La phase d’expansion du cycle mondial du crédit devrait se poursuivre jusqu’en 2026, soutenue par une croissance économique satisfaisante.
L’inflation pourrait continuer à reculer dans les économies développées comme émergentes au cours de la seconde partie de l’année. Les prix du pétrole ont fortement diminué depuis le déclenchement du conflit entre les États-Unis et l’Iran, ce qui devrait alléger une grande partie de la pression exercée sur l’inflation globale.
La croissance des bénéfices des entreprises, principal moteur cyclique, est particulièrement dynamique à l’échelle mondiale. L’intelligence artificielle (IA) et le développement des centres de données stimulent l’activité bien au-delà du secteur technologique, notamment dans l’industrie et les services aux collectivités. Les investissements associés seront considérables. L’IA devrait continuer à alimenter la croissance économique et la progression des bénéfices, en particulier aux États-Unis et en Asie.
Facteurs macroéconomiques
La croissance économique et les marchés du travail demeurent bien orientés dans la plupart des régions du monde, même si l’inflation persistante reste un sujet de préoccupation.
- Un rallye significatif des marchés obligataires paraît peu probable à court terme.
- La volatilité des taux d’intérêt sur l’ensemble de la courbe devrait rester modérée, permettant aux investisseurs de percevoir leur rendement.

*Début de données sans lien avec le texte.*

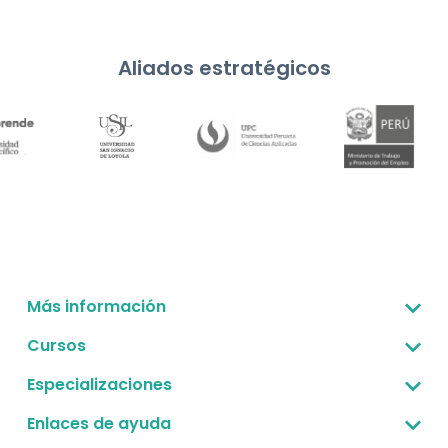
Aliados estratégicos
Más información
Sobre nosotros
Cursos
Corporativo -B2B
Gestión estratégica
Especializaciones
Preguntas frecuentes
Finanzas para no financieros
Gestión estratégica
Enlaces de ayuda
Convenio UPC - Convalidación
Desarrollo empresarial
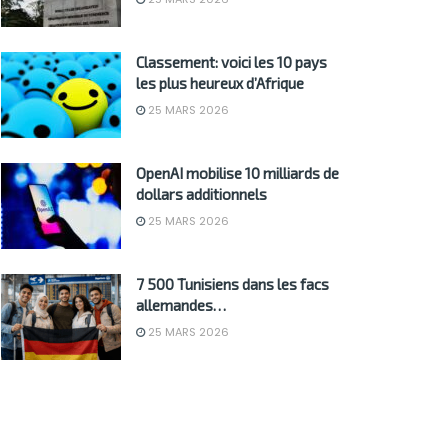
Classement: voici les 10 pays
les plus heureux d’Afrique
25 MARS 2026
OpenAI mobilise 10 milliards de
dollars additionnels
25 MARS 2026
7 500 Tunisiens dans les facs
allemandes…
25 MARS 2026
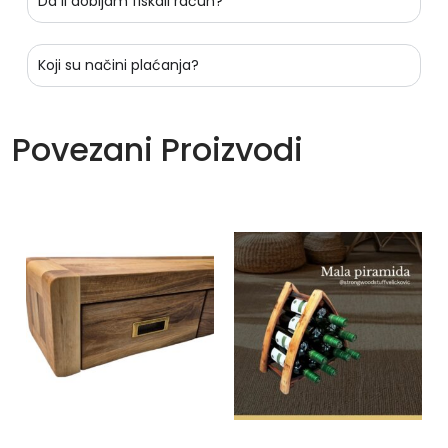
Da li dobijam fiskali račun?
Koji su načini plaćanja?
Povezani Proizvodi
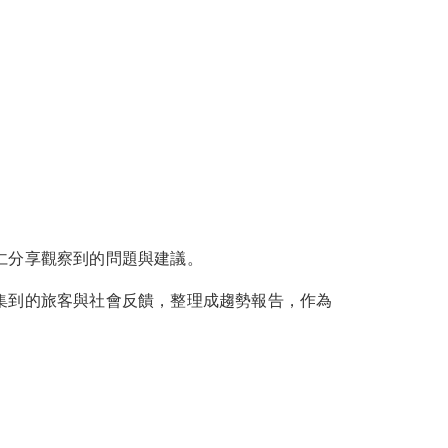
同仁分享觀察到的問題與建議。
收集到的旅客與社會反饋，整理成趨勢報告，作為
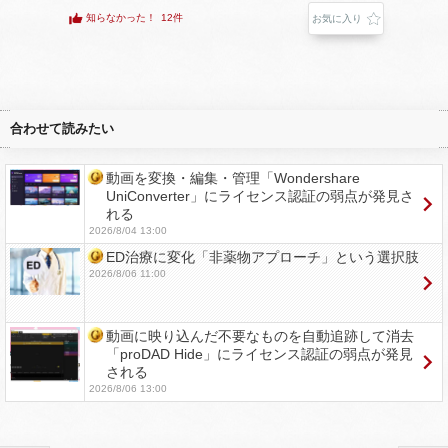
知らなかった！
12件
お気に入り
合わせて読みたい
動画を変換・編集・管理「Wondershare
UniConverter」にライセンス認証の弱点が発見さ
れる
2026/8/04 13:00
ED治療に変化「非薬物アプローチ」という選択肢
2026/8/06 11:00
動画に映り込んだ不要なものを自動追跡して消去
「proDAD Hide」にライセンス認証の弱点が発見
される
2026/8/06 13:00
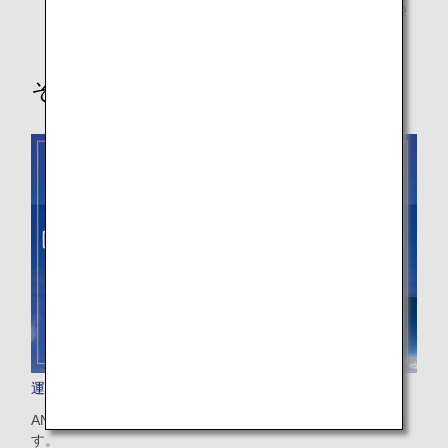
韓国への渡航に必要な電子旅行許可制度（K-ETA）の
申請について
その他関連情報
運航開始・再開・休止路線のご案内（国際線）
ANAグループが運航する国際線運航路線についてご案内しま
す。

- Les banques centrales ne semblent plus afficher de biais accommodant, sans pour autant laisser présager un cycle de fortes hausses de taux.
- Une hausse isolée des taux pourrait encore intervenir dans la zone euro, au Royaume-Uni et éventuellement au Japon d’ici la fin de l’année, mais pas davantage.
- Les baisses de taux de la Réserve fédérale américaine (Fed) devraient rester suspendues jusqu’à la fin de l’année avant de pouvoir reprendre au premier trimestre 2027 si l’inflation évolue favorablement.
- Les banques centrales des marchés émergents pourraient adopter un ton moins restrictif à mesure que l’année avance, notamment si la volatilité des marchés pétroliers reste limitée.
- Un accord définitif entre les États-Unis et l’Iran pourrait contribuer à résorber les pénuries de pétrole et les perturbations des chaînes d’approvisionnement mondiales, même si cela prendrait plusieurs semaines.
Les prix du pétrole brut devraient fortement augmenter et rester durablement élevés pour modifier les habitudes de consommation des ménages.
Même si une prime de risque géopolitique devrait continuer à maintenir les cours du pétrole au-dessus de leurs niveaux d’avant-guerre, une correction importante a déjà eu lieu.

Source: Bloomberg, contrats à terme mensuels actifs sur le pétrole brut, au 30 juin 2026. Le West Texas Intermediate (WTI) est un pétrole brut de haute qualité et facilement raffinable servant de référence principale pour les prix du pétrole en Amérique du Nord. Le Brent constitue la principale référence internationale pour la majorité des transactions pétrolières.
Dette publique et politique monétaire
Les taux d’intérêt des marchés développés restent proches de leurs plus hauts niveaux du cycle actuel. Une baisse progressive des rendements est attendue à mesure que l’inflation se rapproche des objectifs des banques centrales.
- Les niveaux d’endettement public sont élevés mais restent gérables.
- Au cours des six à douze prochains mois, les facteurs cycliques tels que l’inflation et l’activité économique devraient principalement déterminer l’évolution des rendements obligataires.
- Les moteurs de croissance, notamment le cycle d’investissement lié à l’intelligence artificielle, devraient continuer à soutenir l’activité économique sans nécessairement maintenir une inflation élevée.
- Les rendements obligataires dans les pays développés semblent avoir atteint leur point haut, ou s’en approcher. Cela étant dit, un fort rallye obligataire ne fait pas partie du scénario privilégié à court terme.
- Une baisse progressive de l’inflation est attendue. Une chute brutale serait davantage le signe d’un affaiblissement de la demande et d’un problème économique plus profond.
- Les prochains mouvements des taux d’intérêt et de l’inflation devraient être orientés à la baisse, mais ce processus prendra probablement plusieurs trimestres plutôt que quelques mois.
- Le rendement du Treasury américain à 10 ans pourrait évoluer entre 4,0% et 4,25% à l’approche de 2027.
Les obligations souveraines de haute qualité devraient jouer pleinement leur rôle de valeur refuge lors du prochain ralentissement économique, même si un tel scénario semble encore éloigné.
La plupart des obligations d’État de qualité devraient évoluer dans une fourchette relativement étroite au cours des deux prochains trimestres. Le Japon semble, quant à lui, proche d’un point haut majeur sur les taux.